# Witful ML 07 - Train-Test Split
by Kaan Kabalak, Editor In Chief @ witfuldata.com

# What is train_test split and why is it necessary?

The main goal of most machine learning models is to carry out predictions based on data. In real implementations, ML models are expected work with data which is completely new to them. They are trained with a certain amount of data, but make their predictions based on completely new data. Actually we have two options and this presents a dilemma:

- We train/fit the model with the data we have. The model adjusts its algorithm accordingly and it fine-tunes everything for that dataset. This makes the model super efficient on that particular dataset but makes it unreliable when it is used on new data. This is beacause the model has 'learned' everything on a single dataset. It fails to function when it meets the different patterns in the new data (This is called 'Overfitting')


- We train/fit the model with very little data to avoid this overfitting issue.
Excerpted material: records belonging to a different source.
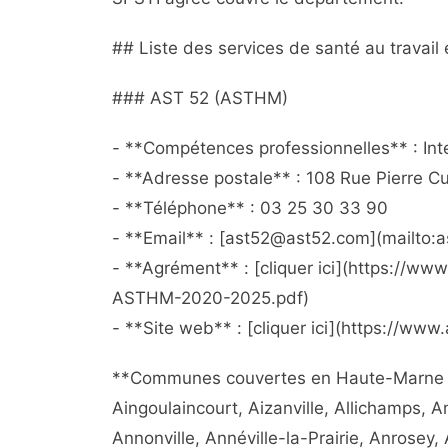
## Liste des services de santé au travai
### AST 52 (ASTHM)
- **Compétences professionnelles** : Inte
- **Adresse postale** : 108 Rue Pierre 
- **Téléphone** : 03 25 30 33 90
- **Email** : [ast52@ast52.com](mailto
- **Agrément** : [cliquer ici](https://
ASTHM-2020-2025.pdf)
- **Site web** : [cliquer ici](https://www.
**Communes couvertes en Haute-Marne (426
Aingoulaincourt, Aizanville, Allichamps, A
Annonville, Annéville-la-Prairie, Anrosey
This will also make the model inefficient as it won't have access to the amount it needs to adjust its algorithm. (This is called 'Underfitting')

To ensure that our models learn enough and perform well on new data, we must set a balance between how they are trained on existing data and how they are tested with new data.
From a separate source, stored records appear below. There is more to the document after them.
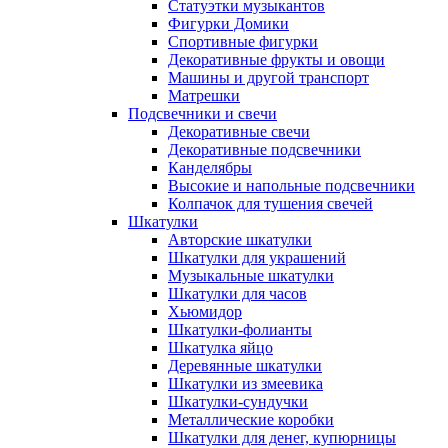
Статуэтки музыкантов
Фигурки Домики
Спортивные фигурки
Декоративные фрукты и овощи
Машины и другой транспорт
Матрешки
Подсвечники и свечи
Декоративные свечи
Декоративные подсвечники
Канделябры
Высокие и напольные подсвечники
Колпачок для тушения свечей
Шкатулки
Авторские шкатулки
Шкатулки для украшений
Музыкальные шкатулки
Шкатулки для часов
Хьюмидор
Шкатулки-фолианты
Шкатулка яйцо
Деревянные шкатулки
Шкатулки из змеевика
Шкатулки-сундучки
Металлические коробки
Шкатулки для денег, купюрницы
But wait! How can we do this if we have no new data? How can we produce new data when all we have is a single dataset?

Train_test split is here to help! It splits our data set, trains the model with a part of it and reserves the rest, never showing it to our model. This way, it helps us see how our model would perform on brand new data. 

Let's see how it is all done on Python with scikitlearn

In [1]:
#Import
import numpy as np
import matplotlib.pyplot as plt
import pandas as pd
from sklearn.neighbors import KNeighborsClassifier
from sklearn.linear_model import LinearRegression
from sklearn.model_selection import train_test_split
from sklearn.metrics import accuracy_score

In [2]:
#Data frame
diabetes_df = pd.read_csv("diabetes.csv")
diabetes_df = diabetes_df.astype(float)
diabetes_df.head(5)

Unnamed: 0,Pregnancies,Glucose,BloodPressure,SkinThickness,Insulin,BMI,DiabetesPedigreeFunction,Age,Outcome
0,6.0,148.0,72.0,35.0,0.0,33.6,0.627,50.0,1.0
1,1.0,85.0,66.0,29.0,0.0,26.6,0.351,31.0,0.0
2,8.0,183.0,64.0,0.0,0.0,23.3,0.672,32.0,1.0
3,1.0,89.0,66.0,23.0,94.0,28.1,0.167,21.0,0.0
4,0.0,137.0,40.0,35.0,168.0,43.1,2.288,33.0,1.0


## Without the split

In [3]:
#X-y variables
X = diabetes_df.drop("Outcome",axis=1).values
y = diabetes_df["Outcome"].values

In [4]:
#Insantiate
k_model = KNeighborsClassifier(n_neighbors=3)

#Fit
k_model.fit (X,y)

#Predict
k_predictions = k_model.predict(X)

#Score
non_split_score = accuracy_score(k_predictions,y)

## With the split

In [5]:
#Train_test_split
X_train, X_test, y_train, y_test = train_test_split(X,y,test_size=0.2,stratify=y,random_state=3,)

#### test_size

It determines the percentage of the data which will be kept out of model training and will be reserved for testing. Here, 0.2 means that %20 of that will be reserved as the test set.

#### stratify
If there is an imbalance between the classes (more positives than negatives or more negatives than positives) you should use stratify to ensure that it won't affect the split in a negative manner. 


#### random_state

Random state is not that important if you are going to use the split dataset only once. It becomes important when the same split will be used several times for different models. It ensures that the split will shuffle the dataset in a certain way and will produce the same results. For example, if you want to use the same dataset on different models, you would need to do train_test split with the same shuffle (random_state).

In [6]:
#Instantiate the model
k_model_split = KNeighborsClassifier (n_neighbors=3)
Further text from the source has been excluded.